* [Problem]
Go to the line in the entries below that holds "Informacje prawne (87, 488)" and repeat exactly from there through the line that holds "Lokale użytkowe (80, 531)", inclusive.

* [The records]
──────────

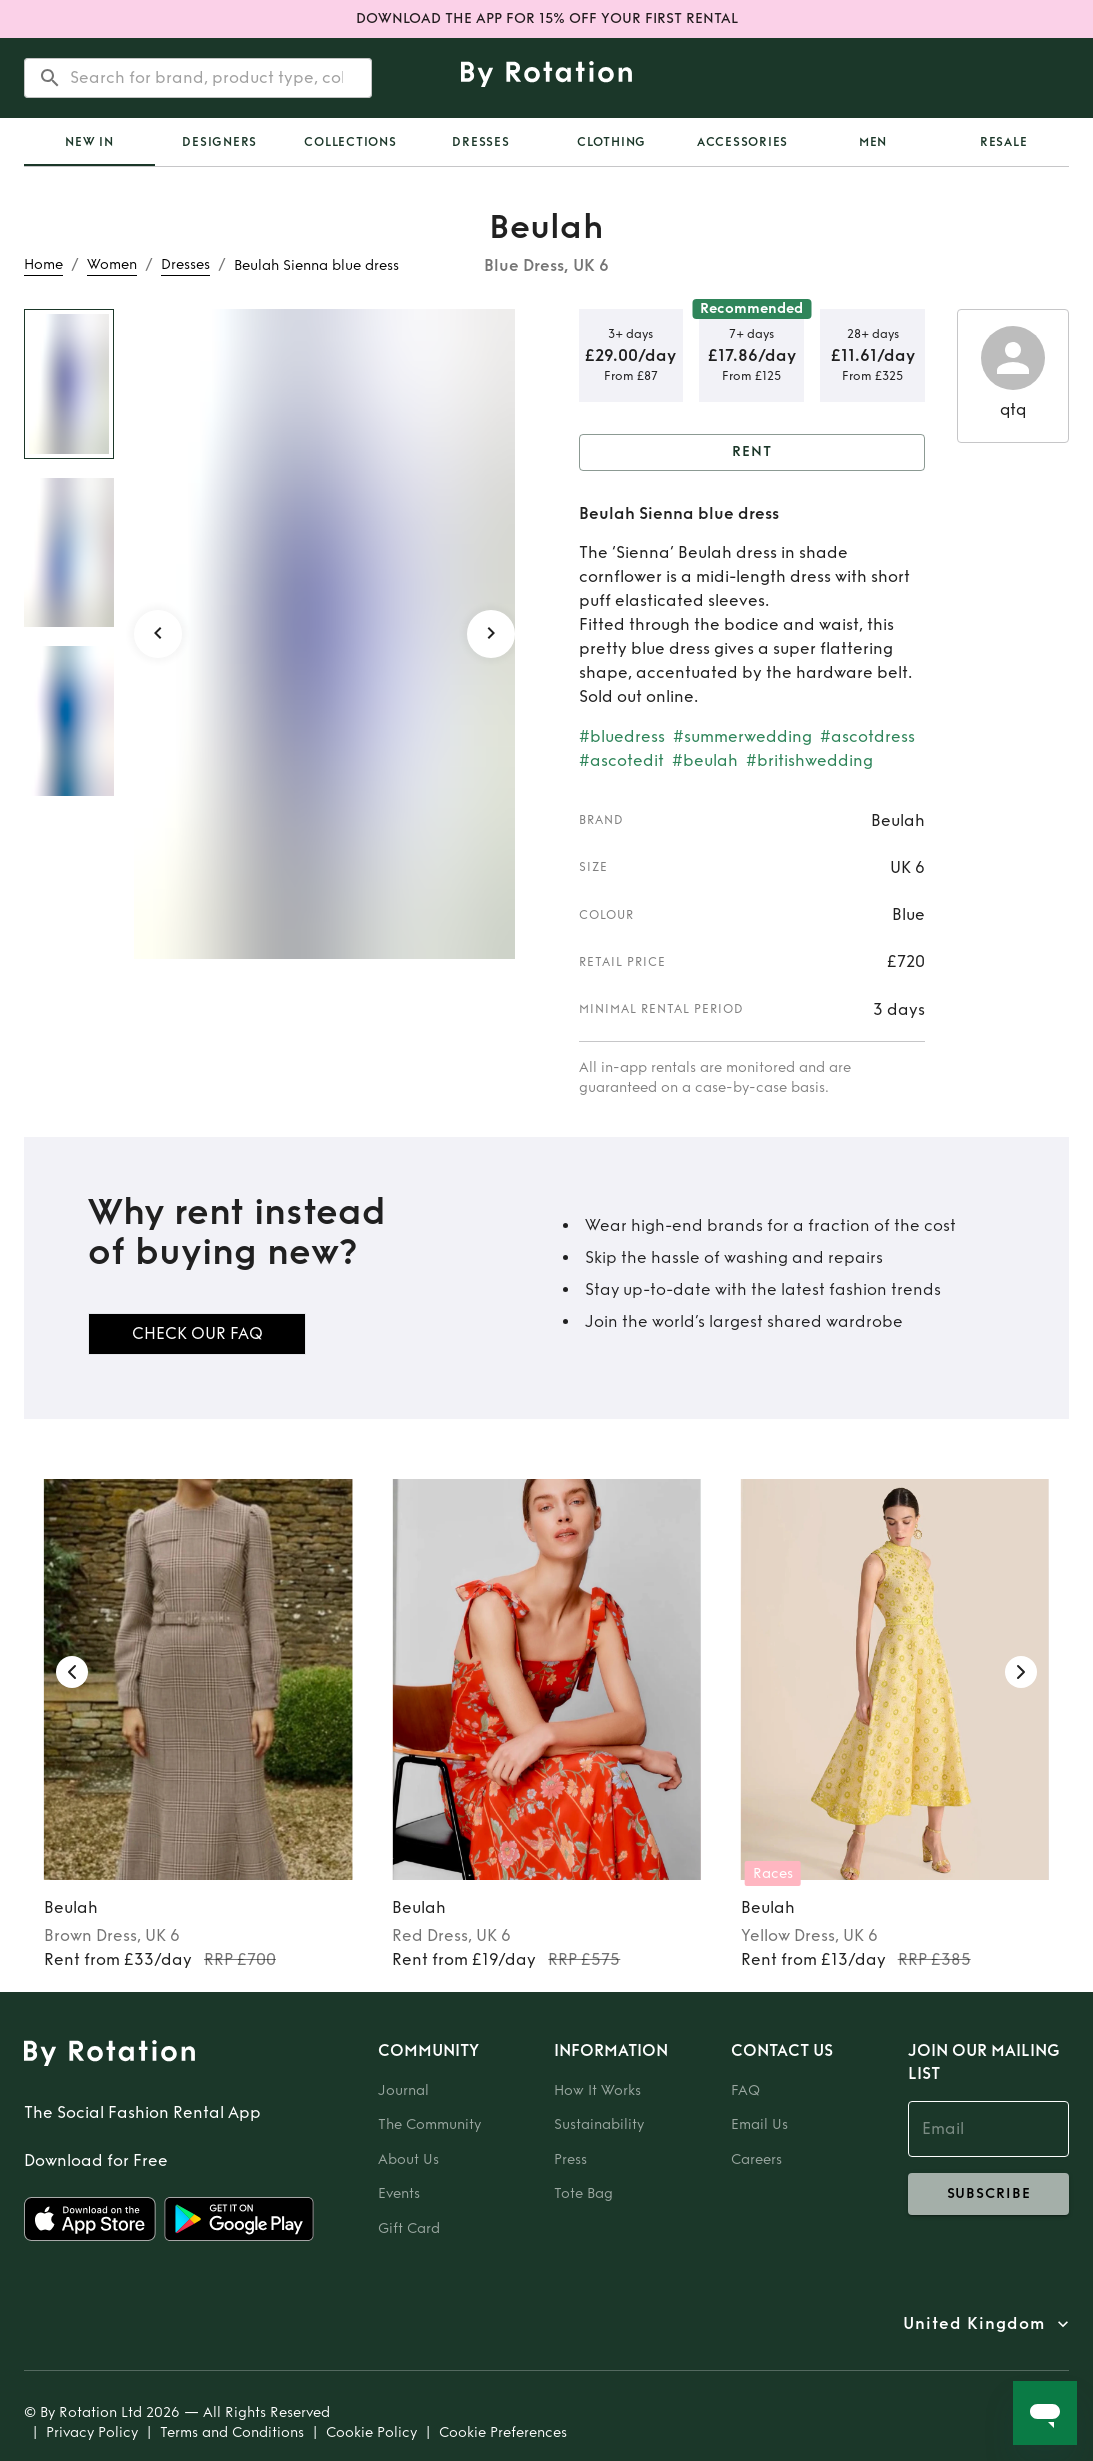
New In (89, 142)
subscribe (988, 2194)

──────────

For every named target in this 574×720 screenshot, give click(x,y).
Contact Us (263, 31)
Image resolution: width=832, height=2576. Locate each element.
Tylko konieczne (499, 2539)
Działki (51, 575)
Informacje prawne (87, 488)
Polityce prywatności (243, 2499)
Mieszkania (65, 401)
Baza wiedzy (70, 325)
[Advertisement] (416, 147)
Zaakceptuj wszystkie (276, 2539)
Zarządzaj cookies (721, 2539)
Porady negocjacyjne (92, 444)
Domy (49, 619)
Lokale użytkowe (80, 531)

──────────

* [Your response]
Informacje prawne (87, 488)
Polityce prywatności (243, 2499)
Mieszkania (65, 401)
Baza wiedzy (70, 325)
[Advertisement] (416, 147)
Zaakceptuj wszystkie (276, 2539)
Zarządzaj cookies (721, 2539)
Porady negocjacyjne (92, 444)
Domy (49, 619)
Lokale użytkowe (80, 531)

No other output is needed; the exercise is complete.